I do always promise myself I'll get back involved. It wouldn't go down well with her. :lol:


----------



## Starbuck88

I've been looking into Sim Racing recently, I'm really keen on getting a wheel setup for the PS5 and PC.

Seen lots of actual real life race drivers start sim racing to keep their reactions and instinct from falling behind during Covid which is fantastic that although sat in a static chair (for us mortals who can't afford a 50k plus motion rig) it does help those racing factors.

It's funny I see this thread as I've just come off the iRacing website. I had a wheel on the PS2 for Gran turismo 3 and haven't had one since and haven't properly played Gran Turismo really since (Did have GT Prologue thingy on the PS3), so I am keen to get set up ready for Gran Turismo 7.

Are the races on iRacing live and match made all the time as I noticed next live race would be at something like 1/2am our time?

(P.S. Have subbed and liked)

EDIT - Didn't realise how old this thread was. How is it going now? Noticed you're still uploading vids!


----------



## Kerr

All the races are live and with scheduled start times. Very regular races for popular series with lots of entrants. 

You are paired against drivers of a similar ability. If you're too fast your rating will go up quickly and you'll find yourself moving up into a quicker race group. 

iRacing is very good, but it's not the cheapest. You have to think of it as a hobby and not a game. With the amount of content now it'll be expensive to catch up. You'll need to build up. 
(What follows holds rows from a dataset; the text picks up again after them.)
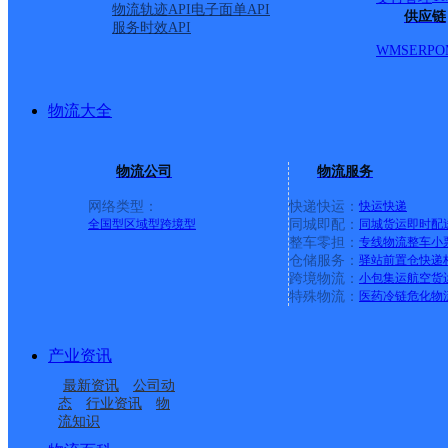
物流轨迹API
电子面单API
供应链
服务时效API
WMS
ERP
O
物流大全
物流公司
物流服务
网络类型：
快递快运：
快运
快递
全国型
区域型
跨境型
同城即配：
同城货运
即时配
整车零担：
专线物流
整车
小
仓储服务：
驿站
前置仓
快递
上一条：
义乌廿三里网点
跨境物流：
小包集运
航空货
特殊物流：
医药冷链
危化物
周边网点
产业资讯
安徽芜湖公司大桥镇
安徽芜湖市鸠江区国际
最新资讯
公司动
安徽芜湖分拨营销市场
安徽芜湖公司轻纺城裹
BOBO城王凯分部
进口公司保税服务部
态
行业资讯
物
流知识
安徽主城区公司芜湖沈
安徽芜湖公司汤沟镇便
部
裹分部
I've not been back for years. I keep promising myself, but I know how much time it consumes. It's highly addictive.


----------



## NeilG40

I used to be in to it a few years ago and had all the content but as Kerr says it became like a second job keeping up with the all practice needed to stay competitive.

I did think about getting back in to it once I got a vr headset and even subscribed for a year but never did anything more than a couple of practice sessions.


----------



## Starbuck88

Kerr said:


> All the races are live and with scheduled start times. Very regular races for popular series with lots of entrants.
> 
> You are paired against drivers of a similar ability. If you're too fast your rating will go up quickly and you'll find yourself moving up into a quicker race group.
> 
> iRacing is very good, but it's not the cheapest. You have to think of it as a hobby and not a game. With the amount of content now it'll be expensive to catch up. You'll need to build up.
> 
> I've not been back for years. I keep promising myself, but I know how much time it consumes. It's highly addictive.


Do it! :lol:



NeilG40 said:


> I used to be in to it a few years ago and had all the content but as Kerr says it became like a second job keeping up with the all practice needed to stay competitive.
> 
> I did think about getting back in to it once I got a vr headset and even subscribed for a year but never did anything more than a couple of practice sessions.


That's great!

I think the appeal of it being a bit full on is probably what keeps people in the sim and racing for glory. (If you have/can make the time that is).

It's all well and good completing Forza Horizon but when you get into a sim with real racers taking rules etc seriously and potentially bumping into real life race drivers, man that's awesome/


----------



## NickP

I've got a gaming PC on order and am keen to try out iRacing - I currently use ACC on the PS5 and GT Sport, from what I understand ACC is a lot better on PC than console....


----------



## The happy goat

Looks really good, is it just Indy style cars or F1 to?


----------



## NeilG40

The happy goat said:


> Looks really good, is it just Indy style cars or F1 to?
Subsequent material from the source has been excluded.